The number of lines below containing the word "используемые" is all that should be returned.

### SOURCE DATA
-------

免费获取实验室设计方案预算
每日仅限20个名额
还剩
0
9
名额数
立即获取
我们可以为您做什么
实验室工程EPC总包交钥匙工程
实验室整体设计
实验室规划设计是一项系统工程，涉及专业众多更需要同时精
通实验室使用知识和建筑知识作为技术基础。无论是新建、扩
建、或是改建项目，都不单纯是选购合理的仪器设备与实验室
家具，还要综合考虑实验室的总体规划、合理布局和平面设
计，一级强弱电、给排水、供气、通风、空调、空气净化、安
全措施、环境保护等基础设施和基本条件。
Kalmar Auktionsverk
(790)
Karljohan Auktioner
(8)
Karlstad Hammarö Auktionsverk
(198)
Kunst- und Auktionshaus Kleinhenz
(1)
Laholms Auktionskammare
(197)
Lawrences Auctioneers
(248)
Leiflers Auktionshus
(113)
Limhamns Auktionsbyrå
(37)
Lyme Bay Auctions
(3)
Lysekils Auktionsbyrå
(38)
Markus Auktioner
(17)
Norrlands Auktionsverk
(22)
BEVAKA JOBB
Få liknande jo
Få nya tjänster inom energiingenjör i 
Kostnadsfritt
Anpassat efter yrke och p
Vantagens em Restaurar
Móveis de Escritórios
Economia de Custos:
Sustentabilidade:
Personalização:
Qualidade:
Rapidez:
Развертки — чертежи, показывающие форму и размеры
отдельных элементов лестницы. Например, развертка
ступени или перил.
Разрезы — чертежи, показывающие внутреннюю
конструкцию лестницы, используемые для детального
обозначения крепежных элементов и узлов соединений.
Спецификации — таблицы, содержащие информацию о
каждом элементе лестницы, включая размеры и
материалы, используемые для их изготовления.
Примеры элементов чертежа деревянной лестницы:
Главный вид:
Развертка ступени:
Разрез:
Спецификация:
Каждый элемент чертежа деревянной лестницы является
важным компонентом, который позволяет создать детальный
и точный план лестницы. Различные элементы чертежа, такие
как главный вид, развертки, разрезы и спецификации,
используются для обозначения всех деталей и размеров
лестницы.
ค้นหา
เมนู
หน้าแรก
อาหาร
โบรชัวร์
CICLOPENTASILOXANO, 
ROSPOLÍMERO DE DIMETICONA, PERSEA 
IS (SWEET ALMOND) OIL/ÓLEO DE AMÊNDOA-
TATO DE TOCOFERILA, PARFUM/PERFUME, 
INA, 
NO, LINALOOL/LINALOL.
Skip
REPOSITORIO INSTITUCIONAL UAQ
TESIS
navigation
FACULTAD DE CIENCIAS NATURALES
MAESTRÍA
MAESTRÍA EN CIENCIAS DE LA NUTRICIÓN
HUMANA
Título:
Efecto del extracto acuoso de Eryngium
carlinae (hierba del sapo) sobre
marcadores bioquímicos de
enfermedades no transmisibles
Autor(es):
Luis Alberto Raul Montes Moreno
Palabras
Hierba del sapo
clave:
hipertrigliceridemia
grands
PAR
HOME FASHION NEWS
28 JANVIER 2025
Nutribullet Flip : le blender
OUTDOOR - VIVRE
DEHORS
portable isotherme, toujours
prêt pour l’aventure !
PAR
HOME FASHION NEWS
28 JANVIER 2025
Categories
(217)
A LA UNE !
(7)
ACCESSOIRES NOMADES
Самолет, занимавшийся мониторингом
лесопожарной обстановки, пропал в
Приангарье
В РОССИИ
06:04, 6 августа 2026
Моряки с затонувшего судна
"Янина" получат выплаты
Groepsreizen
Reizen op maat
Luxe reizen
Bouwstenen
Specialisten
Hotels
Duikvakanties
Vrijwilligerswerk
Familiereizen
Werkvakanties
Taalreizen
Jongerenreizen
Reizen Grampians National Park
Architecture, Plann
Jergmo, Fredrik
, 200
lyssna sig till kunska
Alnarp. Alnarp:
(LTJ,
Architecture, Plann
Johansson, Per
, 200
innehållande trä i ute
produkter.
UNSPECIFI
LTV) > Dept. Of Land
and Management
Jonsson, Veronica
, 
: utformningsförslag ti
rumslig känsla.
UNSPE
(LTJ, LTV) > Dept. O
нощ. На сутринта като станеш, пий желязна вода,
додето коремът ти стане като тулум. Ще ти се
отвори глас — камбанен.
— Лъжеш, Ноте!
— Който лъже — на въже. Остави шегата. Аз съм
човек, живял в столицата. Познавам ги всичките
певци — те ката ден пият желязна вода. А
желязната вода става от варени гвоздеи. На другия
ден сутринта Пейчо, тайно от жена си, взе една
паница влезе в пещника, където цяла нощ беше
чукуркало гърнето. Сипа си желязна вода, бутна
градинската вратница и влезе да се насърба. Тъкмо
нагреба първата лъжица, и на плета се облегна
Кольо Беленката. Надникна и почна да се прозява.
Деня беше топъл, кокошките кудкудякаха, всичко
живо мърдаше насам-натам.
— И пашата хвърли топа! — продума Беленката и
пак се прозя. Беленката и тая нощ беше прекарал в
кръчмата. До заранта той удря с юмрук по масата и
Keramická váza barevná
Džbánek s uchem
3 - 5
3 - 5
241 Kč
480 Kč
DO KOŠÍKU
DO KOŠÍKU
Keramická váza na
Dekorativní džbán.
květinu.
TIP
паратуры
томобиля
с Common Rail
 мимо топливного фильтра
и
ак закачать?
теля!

-------

### EXPECTED ANSWER
2